_EXERCISE:_ Shown below is a listing with pictures; reproduce exactly, and only, the lines between the ones containing "aparecer na série" and "Sachez que cela p", inclusive, leaving the pictures out.
'''
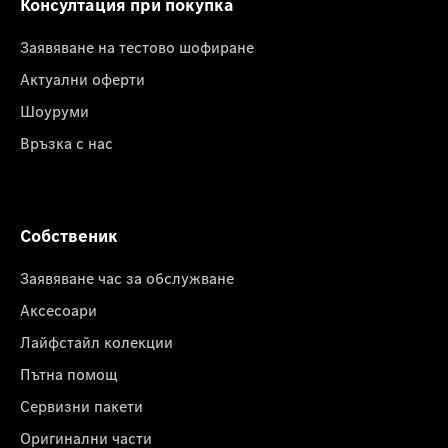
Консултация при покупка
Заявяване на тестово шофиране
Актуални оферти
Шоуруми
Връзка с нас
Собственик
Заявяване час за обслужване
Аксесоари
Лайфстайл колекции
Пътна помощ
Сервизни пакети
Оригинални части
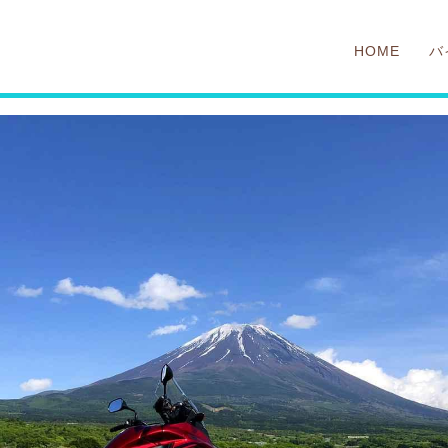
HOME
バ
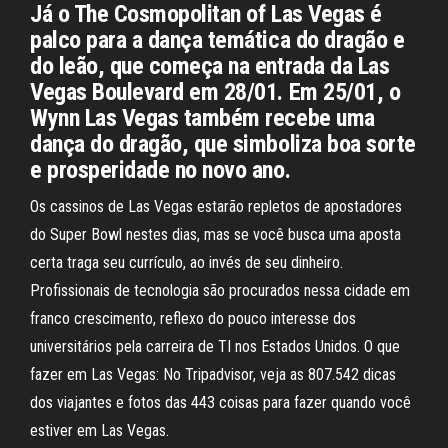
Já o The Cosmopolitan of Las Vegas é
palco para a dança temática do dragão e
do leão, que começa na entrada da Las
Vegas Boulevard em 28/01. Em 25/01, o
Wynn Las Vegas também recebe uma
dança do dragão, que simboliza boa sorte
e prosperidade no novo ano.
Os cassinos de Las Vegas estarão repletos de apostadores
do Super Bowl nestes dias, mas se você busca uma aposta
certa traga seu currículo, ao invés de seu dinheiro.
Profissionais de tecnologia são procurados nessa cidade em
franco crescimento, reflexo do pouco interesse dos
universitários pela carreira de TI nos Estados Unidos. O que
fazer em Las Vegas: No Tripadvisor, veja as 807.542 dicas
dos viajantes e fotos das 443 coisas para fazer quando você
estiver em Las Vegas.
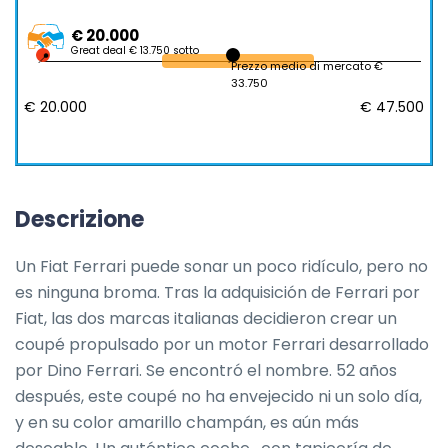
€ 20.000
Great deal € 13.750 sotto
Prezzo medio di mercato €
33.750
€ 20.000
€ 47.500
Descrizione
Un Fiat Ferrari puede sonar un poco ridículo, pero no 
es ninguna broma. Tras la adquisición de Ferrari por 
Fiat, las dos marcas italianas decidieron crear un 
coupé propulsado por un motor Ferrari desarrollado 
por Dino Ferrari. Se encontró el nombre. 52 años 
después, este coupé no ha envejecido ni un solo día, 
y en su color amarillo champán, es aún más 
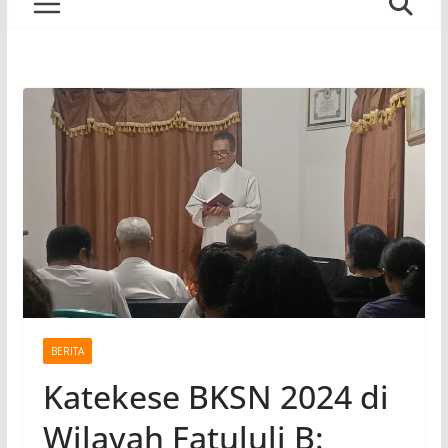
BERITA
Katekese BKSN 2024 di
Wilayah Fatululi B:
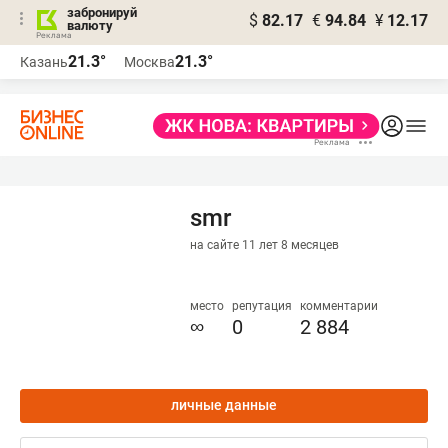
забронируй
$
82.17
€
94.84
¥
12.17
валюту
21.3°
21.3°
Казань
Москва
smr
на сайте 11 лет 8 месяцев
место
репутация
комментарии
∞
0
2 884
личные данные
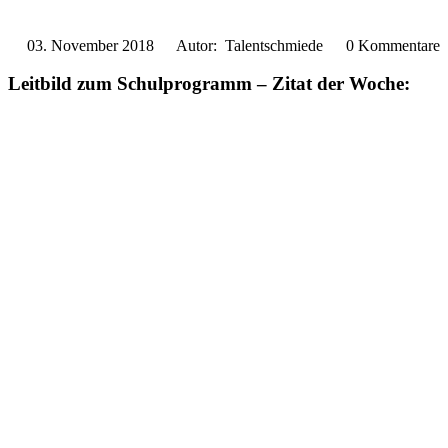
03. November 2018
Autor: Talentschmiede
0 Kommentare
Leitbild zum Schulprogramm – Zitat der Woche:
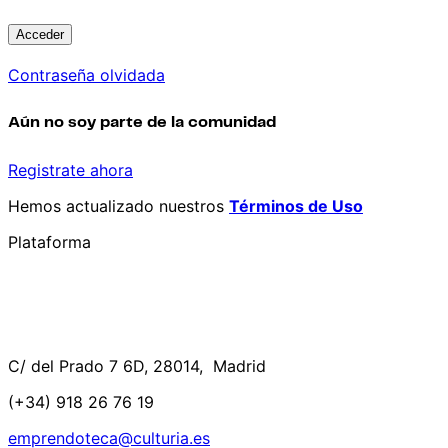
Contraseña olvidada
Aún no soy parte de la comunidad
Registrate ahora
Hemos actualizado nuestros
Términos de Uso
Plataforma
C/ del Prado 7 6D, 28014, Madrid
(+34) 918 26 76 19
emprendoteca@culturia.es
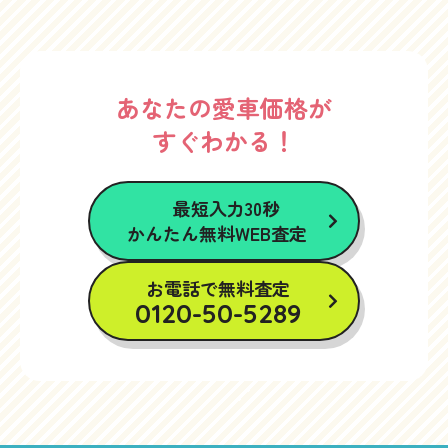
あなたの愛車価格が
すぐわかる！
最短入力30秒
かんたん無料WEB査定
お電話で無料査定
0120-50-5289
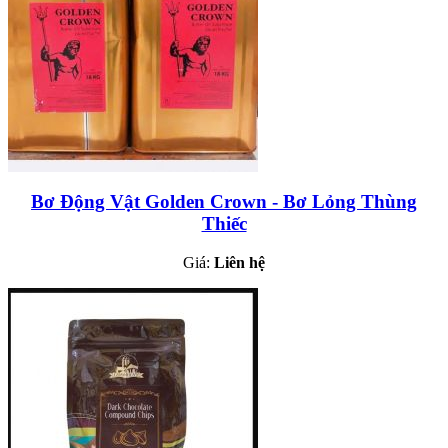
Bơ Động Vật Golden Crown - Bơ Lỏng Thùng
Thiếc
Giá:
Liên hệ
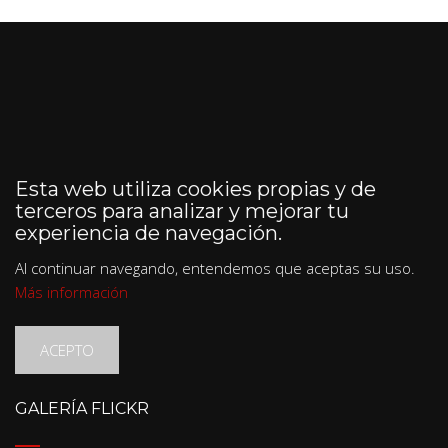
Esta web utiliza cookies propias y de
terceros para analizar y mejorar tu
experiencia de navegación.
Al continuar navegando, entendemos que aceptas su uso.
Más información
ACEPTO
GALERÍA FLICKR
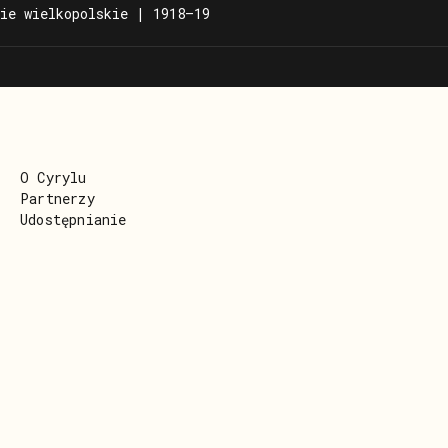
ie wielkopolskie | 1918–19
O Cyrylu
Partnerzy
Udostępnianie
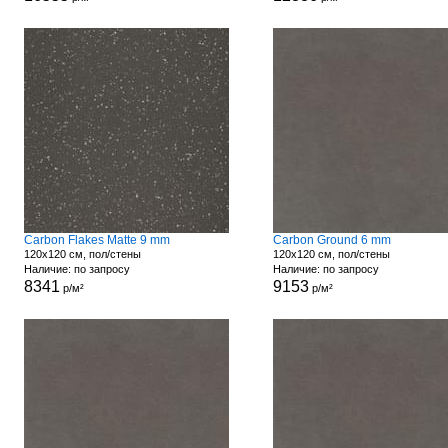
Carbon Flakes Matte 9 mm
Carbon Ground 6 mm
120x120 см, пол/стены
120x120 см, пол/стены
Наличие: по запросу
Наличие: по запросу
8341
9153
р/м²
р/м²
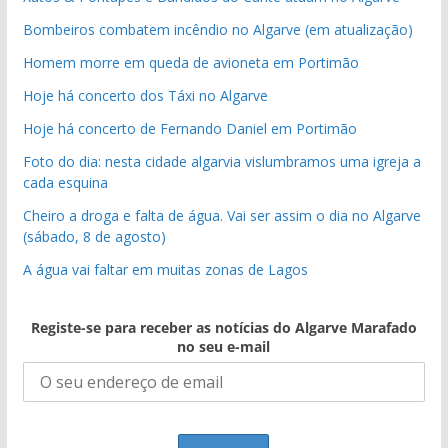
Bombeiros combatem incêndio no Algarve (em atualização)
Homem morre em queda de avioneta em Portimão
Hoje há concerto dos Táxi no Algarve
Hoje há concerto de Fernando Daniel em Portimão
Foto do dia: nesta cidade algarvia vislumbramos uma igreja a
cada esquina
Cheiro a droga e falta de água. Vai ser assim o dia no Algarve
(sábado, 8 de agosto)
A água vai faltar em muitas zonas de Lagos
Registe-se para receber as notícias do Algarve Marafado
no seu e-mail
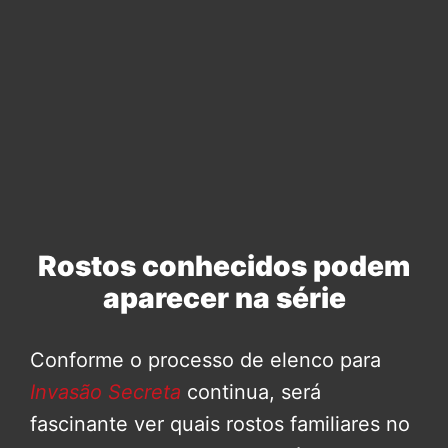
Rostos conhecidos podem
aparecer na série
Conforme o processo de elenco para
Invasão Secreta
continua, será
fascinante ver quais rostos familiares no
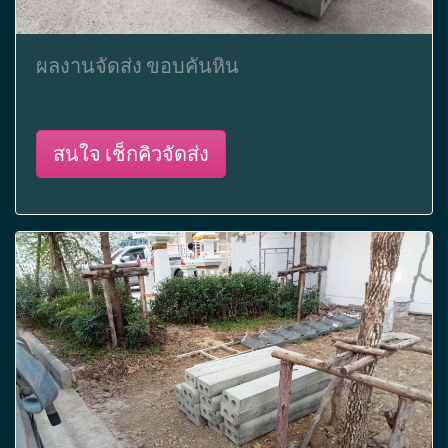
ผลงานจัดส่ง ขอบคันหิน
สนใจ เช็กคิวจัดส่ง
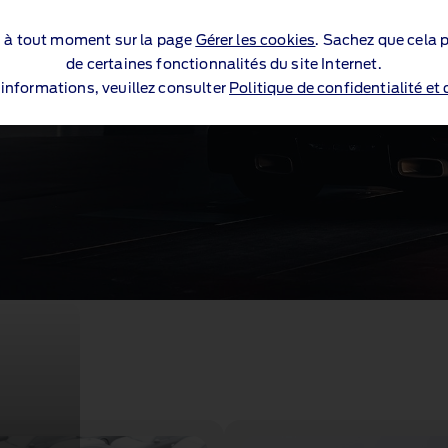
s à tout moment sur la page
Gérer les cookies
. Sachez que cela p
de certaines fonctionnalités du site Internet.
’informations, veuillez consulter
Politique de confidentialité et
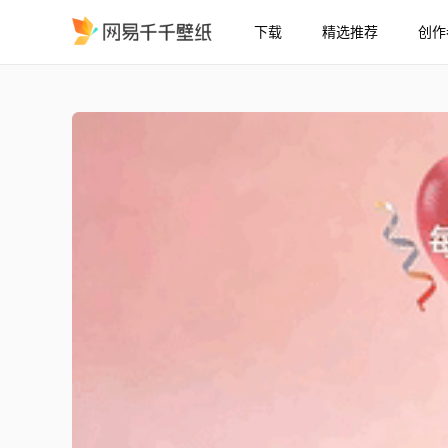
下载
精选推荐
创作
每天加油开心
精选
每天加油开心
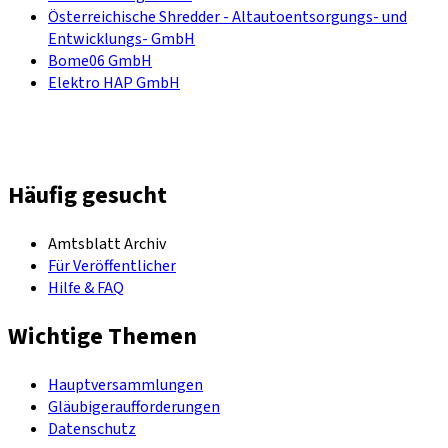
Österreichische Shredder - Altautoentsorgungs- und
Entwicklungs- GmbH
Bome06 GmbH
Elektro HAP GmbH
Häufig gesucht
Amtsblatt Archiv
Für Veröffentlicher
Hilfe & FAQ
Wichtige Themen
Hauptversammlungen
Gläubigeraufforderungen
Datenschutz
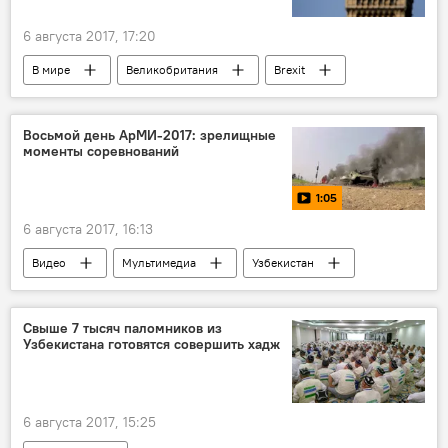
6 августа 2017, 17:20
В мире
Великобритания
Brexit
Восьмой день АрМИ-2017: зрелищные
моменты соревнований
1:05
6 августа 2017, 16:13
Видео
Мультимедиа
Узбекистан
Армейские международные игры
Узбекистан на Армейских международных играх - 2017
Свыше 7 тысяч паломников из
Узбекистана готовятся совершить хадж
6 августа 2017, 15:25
'''
_TASK ANSWER:_
aparecer na série
Conforme o processo de elenco para
Invasão Secreta
continua, será
fascinante ver quais rostos familiares no
ผลงานจัดส่ง ขอบคันหิน
สนใจ เช็กคิวจัดส่ง
s à tout moment sur la page
Gérer les cookies
. Sachez que cela p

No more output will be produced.